The issue of falls among older patients in nursing homes is an acute one, and based on Gibb’s reflective model, my results in this area have been analyzed following my personal experience in one of the relevant New Zealand institutions. This assessment methodology is a convenient tool for obtaining valuable information about the quality of the work performed. The considered practice can allow me to avoid possible mistakes in the future and interact with the target audience effectively.
Arumugam, Balaji, et al. “Reflective Writing – How a Medical Student Can Reflect?” Journal of Education Technology in Health Sciences, vol. 4, no. 2, 2017, pp. 47-53.
Carryer, Jenny, et al. “Prevalence of Key Care Indicators of Pressure Injuries, Incontinence, Malnutrition, and Falls Among Older Adults Living in Nursing Homes in New Zealand.” Research in Nursing & Health, vol. 40, no. 6, 2017, pp. 555-563.
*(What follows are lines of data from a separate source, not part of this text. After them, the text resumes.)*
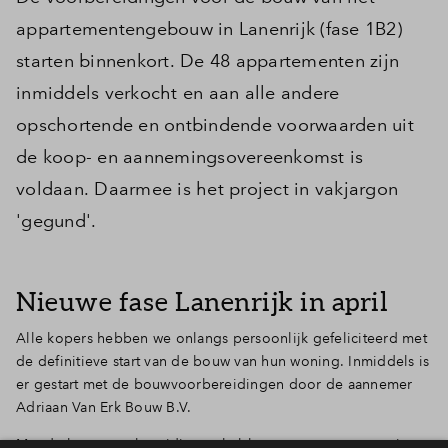
appartementengebouw in Lanenrijk (fase 1B2)
starten binnenkort. De 48 appartementen zijn
inmiddels verkocht en aan alle andere
opschortende en ontbindende voorwaarden uit
de koop- en aannemingsovereenkomst is
voldaan. Daarmee is het project in vakjargon
'gegund'.
Nieuwe fase Lanenrijk in april
Alle kopers hebben we onlangs persoonlijk gefeliciteerd met
de definitieve start van de bouw van hun woning. Inmiddels is
er gestart met de bouwvoorbereidingen door de aannemer
Adriaan Van Erk Bouw B.V.
Met de bouwvoorbereidingen hebben we weer een mooie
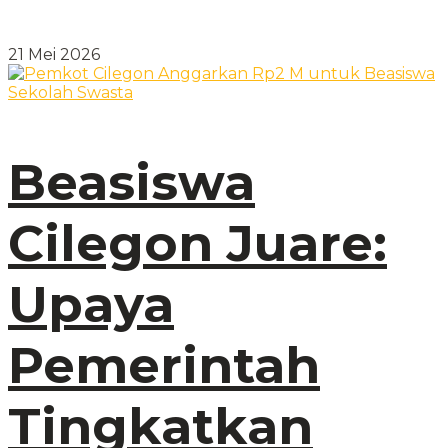
21 Mei 2026
Beasiswa
Cilegon Juare:
Upaya
Pemerintah
Tingkatkan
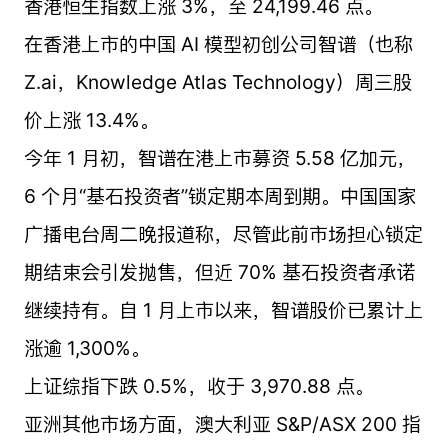
香港恒生指数上涨 3%，至 24,199.46 点。
在香港上市的中国 AI 模型初创公司智谱（也称
Z.ai，Knowledge Atlas Technology）周三股
价上涨 13.4%。
今年 1 月初，智谱在港上市募资 5.58 亿加元，
6 个月“基石投资者”锁定期本周到期。中国国家
广播电台周二晚报道称，尽管此前市场担心锁定
期结束会引发抛售，但近 70% 基石投资者承诺
继续持有。自 1 月上市以来，智谱股价已累计上
涨逾 1,300%。
上证综指下跌 0.5%，收于 3,970.88 点。
亚洲其他市场方面，澳大利亚 S&P/ASX 200 指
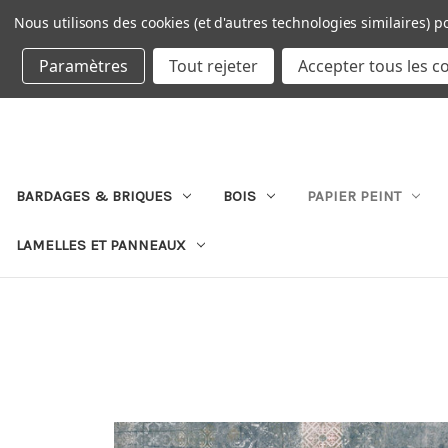
Nous utilisons des cookies (et d'autres technologies similaires) p
DEVISE : EUR
Paramètres
Tout rejeter
Accepter tous les c
BARDAGES & BRIQUES
BOIS
PAPIER PEINT
LAMELLES ET PANNEAUX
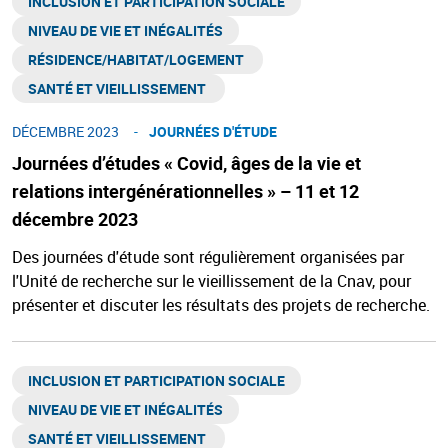
INCLUSION ET PARTICIPATION SOCIALE
NIVEAU DE VIE ET INÉGALITÉS​
RÉSIDENCE/HABITAT/LOGEMENT ​
SANTÉ ET VIEILLISSEMENT ​
DÉCEMBRE 2023
JOURNÉES D'ÉTUDE
Journées d’études « Covid, âges de la vie et
relations intergénérationnelles » – 11 et 12
décembre 2023
Des journées d'étude sont régulièrement organisées par
l'Unité de recherche sur le vieillissement de la Cnav, pour
présenter et discuter les résultats des projets de recherche.
INCLUSION ET PARTICIPATION SOCIALE
NIVEAU DE VIE ET INÉGALITÉS​
SANTÉ ET VIEILLISSEMENT ​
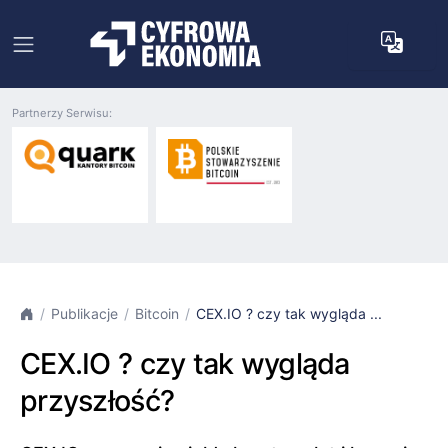
Partnerzy Serwisu:
Publikacje
Bitcoin
CEX.IO ? czy tak wygląda ...
CEX.IO ? czy tak wygląda
przyszłość?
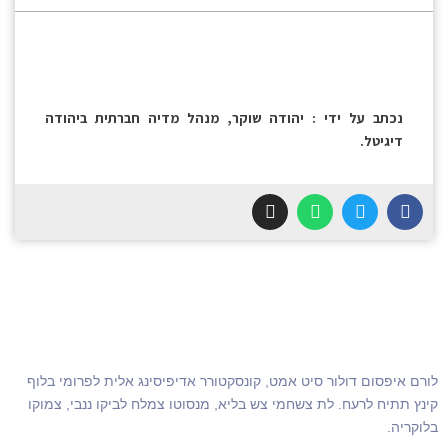
נכתב על ידי : יהודה שוקר, מנהל מדיה חברתית ביהודה
דיגיטל.
לורם איפסום דולור סיט אמט, קונסקטורר אדיפיסינג אלית לפרומי בלוף
קינץ תתיח לרעח. לת צשחמי צש בליא, מנסוטו צמלח לביקו ננבי, צמוקו
בלוקריה.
Cherkis, F., and A. Rosciano. “Reflective Practice: Implementation Across Curriculums.” International Journal of Nursing Research Health Care, vol. 1, no. 7, 2018, pp. 1-7.
Guise, Veslemøy, and Siri Wiig. “Preparing for Organizational Change in Home Health Care with Simulation-Based Training.” Clinical Simulation in Nursing, vol. 12, no. 11, 2016, pp. 496-503.
Jamieson, Hamish A., et al. “Drug Burden and Its Association with Falls Among Older Adults in New Zealand: A National Population Cross-Sectional Study.” Drugs & Aging, vol. 35, no. 1, 2018, pp. 73-81.
Okamoto, Reiko, et al. “Realities of Reflective Practice Skill Among Public Health Nurses in Japan and Related Learning and Lifestyle Factors.” Open Journal of Nursing, vol. 7. no. 5, 2017, pp. 513-523.
Reljić, Nataša Mlinar, et al. “Self-Reflection During First Clinical Practice: The Experiences of Nursing Students.” Nurse Education Today, vol. 72, 2019, pp. 61-66.
Vance, Esther, et al. “Health Professional Student Education Related to the Prevention of Falls in Older People: A Survey of Universities in Australia and New Zealand.” Australasian Journal on Ageing, vol. 37, no. 3, 2018, pp. E116-E119.